WORK TO COMPLETE
Wherever an image appears in the records, exclude it, and reproduce everything else exactly.
*** Opening of EXERCISE INPUT ***
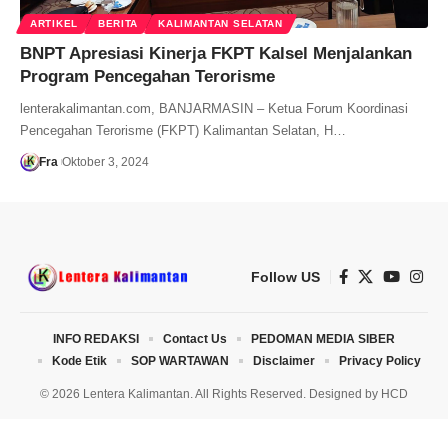
ARTIKEL
BERITA
KALIMANTAN SELATAN
BNPT Apresiasi Kinerja FKPT Kalsel Menjalankan
Program Pencegahan Terorisme
lenterakalimantan.com, BANJARMASIN – Ketua Forum Koordinasi
Pencegahan Terorisme (FKPT) Kalimantan Selatan, H…
Fra
Oktober 3, 2024
Follow US
INFO REDAKSI
Contact Us
PEDOMAN MEDIA SIBER
Kode Etik
SOP WARTAWAN
Disclaimer
Privacy Policy
© 2026 Lentera Kalimantan. All Rights Reserved. Designed by
HCD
*** Close of EXERCISE INPUT ***
ANSWER AREA
ARTIKEL
BERITA
KALIMANTAN SELATAN
BNPT Apresiasi Kinerja FKPT Kalsel Menjalankan
Program Pencegahan Terorisme
lenterakalimantan.com, BANJARMASIN – Ketua Forum Koordinasi
Pencegahan Terorisme (FKPT) Kalimantan Selatan, H…
Fra
Oktober 3, 2024
Follow US
INFO REDAKSI
Contact Us
PEDOMAN MEDIA SIBER
Kode Etik
SOP WARTAWAN
Disclaimer
Privacy Policy
© 2026 Lentera Kalimantan. All Rights Reserved. Designed by
HCD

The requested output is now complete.